Sejak 2003, setelah tentara koalisi pimpinan Amerika Serikat masuk untuk menjatuhkan rezim Saddam Hussein, orang-orang Kurdi di sebelah utara Irak secara de facto sudah mempraktikkan diri mereka sebagai sebuah negara. Mereka membuat visa sendiri, punya aparatur keamanan dan struktur pemerintahan sendiri, termasuk memiliki aparat keamanan yang secara komando terpisah dari pemerintahan federal Irak.

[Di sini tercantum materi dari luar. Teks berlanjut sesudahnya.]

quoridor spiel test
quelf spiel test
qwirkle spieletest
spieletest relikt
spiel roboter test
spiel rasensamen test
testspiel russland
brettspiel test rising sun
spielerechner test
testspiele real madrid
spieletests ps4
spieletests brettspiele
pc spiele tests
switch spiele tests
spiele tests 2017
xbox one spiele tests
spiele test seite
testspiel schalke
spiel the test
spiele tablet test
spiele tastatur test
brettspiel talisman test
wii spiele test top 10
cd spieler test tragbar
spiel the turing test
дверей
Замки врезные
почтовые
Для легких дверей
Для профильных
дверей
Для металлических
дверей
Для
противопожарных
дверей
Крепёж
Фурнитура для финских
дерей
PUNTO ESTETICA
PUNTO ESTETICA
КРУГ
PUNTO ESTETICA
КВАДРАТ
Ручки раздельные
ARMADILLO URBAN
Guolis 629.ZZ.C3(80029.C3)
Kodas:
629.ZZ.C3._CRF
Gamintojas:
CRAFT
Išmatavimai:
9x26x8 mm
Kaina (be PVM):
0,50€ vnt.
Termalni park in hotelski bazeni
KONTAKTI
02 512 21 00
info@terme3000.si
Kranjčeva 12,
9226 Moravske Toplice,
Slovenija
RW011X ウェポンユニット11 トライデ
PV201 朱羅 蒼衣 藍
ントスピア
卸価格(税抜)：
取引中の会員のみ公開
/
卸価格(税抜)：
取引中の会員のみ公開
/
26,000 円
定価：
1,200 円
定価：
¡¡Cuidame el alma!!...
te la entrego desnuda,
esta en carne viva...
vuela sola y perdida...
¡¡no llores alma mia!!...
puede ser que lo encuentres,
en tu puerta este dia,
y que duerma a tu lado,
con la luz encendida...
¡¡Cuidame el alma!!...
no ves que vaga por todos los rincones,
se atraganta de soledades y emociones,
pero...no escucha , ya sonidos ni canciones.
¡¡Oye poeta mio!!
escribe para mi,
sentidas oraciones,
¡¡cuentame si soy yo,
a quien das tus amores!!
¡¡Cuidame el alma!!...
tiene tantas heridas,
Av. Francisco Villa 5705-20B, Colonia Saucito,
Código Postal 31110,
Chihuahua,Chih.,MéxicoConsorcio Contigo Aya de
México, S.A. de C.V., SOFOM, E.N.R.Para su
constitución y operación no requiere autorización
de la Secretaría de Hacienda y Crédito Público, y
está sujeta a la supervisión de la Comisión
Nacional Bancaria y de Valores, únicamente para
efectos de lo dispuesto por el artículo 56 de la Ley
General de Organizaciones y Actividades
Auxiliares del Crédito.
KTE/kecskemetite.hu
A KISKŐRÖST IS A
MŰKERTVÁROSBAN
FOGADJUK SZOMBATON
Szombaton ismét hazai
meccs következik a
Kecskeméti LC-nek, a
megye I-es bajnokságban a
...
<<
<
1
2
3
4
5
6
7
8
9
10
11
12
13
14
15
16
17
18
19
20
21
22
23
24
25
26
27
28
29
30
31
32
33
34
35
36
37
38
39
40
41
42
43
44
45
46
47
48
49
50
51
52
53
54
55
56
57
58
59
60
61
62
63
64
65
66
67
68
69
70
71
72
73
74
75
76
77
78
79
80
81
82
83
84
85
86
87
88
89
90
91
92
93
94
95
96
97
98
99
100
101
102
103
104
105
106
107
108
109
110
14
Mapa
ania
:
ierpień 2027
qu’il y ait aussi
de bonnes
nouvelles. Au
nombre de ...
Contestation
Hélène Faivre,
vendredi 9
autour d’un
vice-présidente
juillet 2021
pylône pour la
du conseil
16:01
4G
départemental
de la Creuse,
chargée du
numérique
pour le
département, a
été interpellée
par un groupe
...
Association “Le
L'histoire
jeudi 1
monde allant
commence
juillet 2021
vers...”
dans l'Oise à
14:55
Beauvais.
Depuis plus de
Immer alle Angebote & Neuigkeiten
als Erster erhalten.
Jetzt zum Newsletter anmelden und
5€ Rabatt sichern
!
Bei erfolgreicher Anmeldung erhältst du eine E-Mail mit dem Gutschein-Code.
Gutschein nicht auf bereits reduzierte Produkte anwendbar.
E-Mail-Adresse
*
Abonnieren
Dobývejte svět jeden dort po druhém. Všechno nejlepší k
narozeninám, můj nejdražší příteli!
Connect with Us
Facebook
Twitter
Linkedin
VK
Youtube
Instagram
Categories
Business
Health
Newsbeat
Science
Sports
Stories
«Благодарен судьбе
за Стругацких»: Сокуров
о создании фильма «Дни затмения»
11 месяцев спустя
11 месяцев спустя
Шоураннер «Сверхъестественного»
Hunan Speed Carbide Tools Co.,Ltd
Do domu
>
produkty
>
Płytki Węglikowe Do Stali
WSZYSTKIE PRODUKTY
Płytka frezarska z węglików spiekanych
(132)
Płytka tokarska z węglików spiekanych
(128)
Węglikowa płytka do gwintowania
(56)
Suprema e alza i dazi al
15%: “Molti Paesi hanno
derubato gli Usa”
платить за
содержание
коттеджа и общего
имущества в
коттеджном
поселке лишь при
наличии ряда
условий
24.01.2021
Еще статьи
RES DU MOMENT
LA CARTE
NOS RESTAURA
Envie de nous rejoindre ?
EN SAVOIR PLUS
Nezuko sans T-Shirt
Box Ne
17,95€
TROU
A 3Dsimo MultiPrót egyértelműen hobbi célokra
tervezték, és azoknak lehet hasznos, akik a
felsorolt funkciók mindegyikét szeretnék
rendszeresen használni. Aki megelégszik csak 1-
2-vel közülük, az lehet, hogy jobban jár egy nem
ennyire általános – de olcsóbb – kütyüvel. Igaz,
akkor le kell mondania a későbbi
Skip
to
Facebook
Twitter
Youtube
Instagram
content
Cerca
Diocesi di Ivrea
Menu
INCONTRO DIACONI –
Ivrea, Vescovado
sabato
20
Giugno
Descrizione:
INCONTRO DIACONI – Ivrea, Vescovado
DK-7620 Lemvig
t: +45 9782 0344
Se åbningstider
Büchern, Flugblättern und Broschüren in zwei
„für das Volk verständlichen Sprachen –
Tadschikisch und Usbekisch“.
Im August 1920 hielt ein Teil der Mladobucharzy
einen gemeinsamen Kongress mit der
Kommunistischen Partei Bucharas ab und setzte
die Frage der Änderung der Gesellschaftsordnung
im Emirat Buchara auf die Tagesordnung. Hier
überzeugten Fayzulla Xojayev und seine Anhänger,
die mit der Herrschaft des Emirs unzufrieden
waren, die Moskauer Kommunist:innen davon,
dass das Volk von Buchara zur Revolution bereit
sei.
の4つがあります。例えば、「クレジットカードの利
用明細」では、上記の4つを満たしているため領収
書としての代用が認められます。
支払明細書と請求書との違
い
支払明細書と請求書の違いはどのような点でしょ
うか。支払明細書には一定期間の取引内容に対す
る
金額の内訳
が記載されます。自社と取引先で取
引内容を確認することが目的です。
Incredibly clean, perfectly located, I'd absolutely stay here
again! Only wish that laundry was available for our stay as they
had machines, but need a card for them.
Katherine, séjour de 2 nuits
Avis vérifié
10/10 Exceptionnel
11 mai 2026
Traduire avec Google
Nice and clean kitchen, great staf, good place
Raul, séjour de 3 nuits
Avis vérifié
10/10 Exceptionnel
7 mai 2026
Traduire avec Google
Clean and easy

Setelah menempuh perjalanan sejauh 10 kilometer, sampailah kami di checkpoint terakhir yang dikontrol tentara Kurdi (Peshmerga). Dulu, checkpoint ini lebih dekat ke arah Mosul. Tapi, setelah referendum sepihak dilakukan pemerintah Kurdistan pada 25 September tahun lalu, terjadi kontak tembak antara tentara Kurdi dan tentara Irak yang membuat tentara Kurdi akhirnya mundur hampir 10 kilometer menjauhi Mosul. Pengecekan terakhir dilakukan atas surat izin yang kami miliki.
Perjalanan dilanjutkan. Sejauh 18 kilometer kemudian, kami tiba di checkpoint ke-3 di Kota Bartallah, yang juga merupakan checkpoint pertama yang dikontrol pemerintah federal Irak. Di sini, surat izin dari Kurdistan tidak berlaku dan tentara Irak (Iraqi Security Forces/ISF) mengecek surat izin perjalanan yang dikeluarkan pemerintah Irak, termasuk visa yang dikeluarkan pemerintah federal Irak. Dua belas kilometer kemudian, kami tiba di Gogjali, kota kecil di luar Mosul.
SAYA pertama kali masuk ke Mosul Timur pada November 2016, tepatnya sebulan setelah operasi militer untuk menumpas kelompok Negara Islam Irak dan Suriah (ISIS) digelar. Saat itu, Gogjali merupakan garis batas pertempuran tentara Irak, yang dibantu tentara koalisi, melawan ISIS. Jalan dua arah dari Khabat sampai ke Gogjali dipenuhi kendaraan militer lapis baja dan kendaraan angkut pasukan yang pergi berperang. Di kiri-kanan masih sangat terlihat lubang-lubang di jalan bekas tembakan roket dan bom dari pesawat tentara koalisi. Sampah masih berserakan di mana-mana sampai di Gogjali. Suasana di Gogjali sendiri sedikit ramai dipenuhi pengungsi yang berusaha keluar dari Mosul Timur ke arah Kurdistan.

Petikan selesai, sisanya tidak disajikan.